LDB’s quarterly share market review: 2017 year in review
December 19, 2017
With just a few trading days left in 2017, the Australian share market is shaping up for a good end to the calendar year.
This is largely due to the strong rally since October, with the All Ordinaries Index finally breaching the 6,000-point mark for the first time since the Global Financial Crisis. It has remained above that benchmark since then.
This was a welcome relief for investors. The August/September reporting period was mixed, but generally fell short of expectations, contributing to a lengthy flat period through the July to September quarter.
After watching its share price drop by more than 36% from its January high, Telstra surprised the market with a 20% cut in the dividend.
However, the more sustainable yield combined with plans to diversify and transform the company has been met with positive reactions.
Banks have been a drag on the market, with the big four finishing the year flat or slightly down.
This was due to lower revenue growth, rising capital requirements, increased legal action and falling consumer sentiment.
The recently announced Royal Commission adds another component of uncertainty to this sector.
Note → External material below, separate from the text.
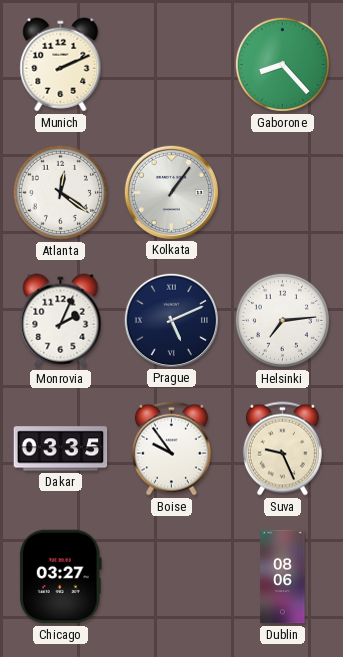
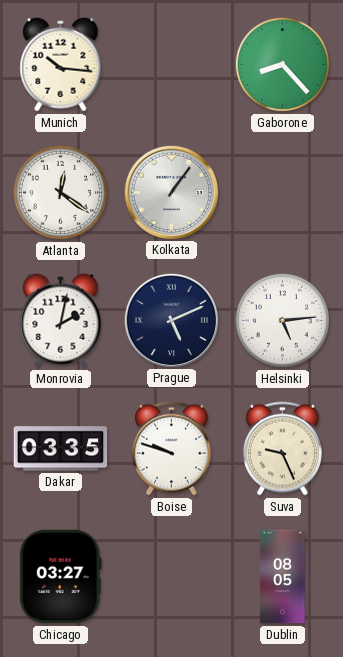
Munich: 2:11 -> 10:16
Monrovia: 2:04 -> 2:02
Helsinki: 7:14 -> 5:14
Boise: 9:54 -> 9:48
Dublin: 08:06 -> 08:05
Despite healthy retail sales figures and fairly good results, retail stocks have suffered from negative sentiment associated with low wages growth and the entry of Amazon into the Australian market.
However, the consumer staples sector, representing the things we all need, delivered strong performance. And with Amazon now launched and its pricing revealed, the online retailing juggernaut may not represent the threat many of its competitors feared.
Resources and energy stocks have fared better due to recovering commodity and energy prices and reductions in debt.
Both the energy and materials sector indices outperformed the overall market this year. The industrials sector was another strong performer, and healthcare was a standout sector, dominated by CSL.
Despite a bit of a bumpy ride, shares in the blood products company gained about 50% over the year.
Most of the gains on the Australian share market this year have come from the smaller end of the market, with the Small Ordinaries Index (which comprises ASX listed companies ranked 101 – 300) far outpacing the ASX200.
Outlook for 2018
Some indications of increases in capital expenditure and business sentiment have helped the market and we hope this continues into 2018.
Large infrastructure projects are just getting underway in some states and employment is strong. However, low wage growth is still a problem that could continue to weigh on the retail sector.
Despite the overall low growth environment, our outlook for the market is cautiously optimistic for 2018.
However, we believe that diversification across all asset classes is the best option for consistent wealth creation.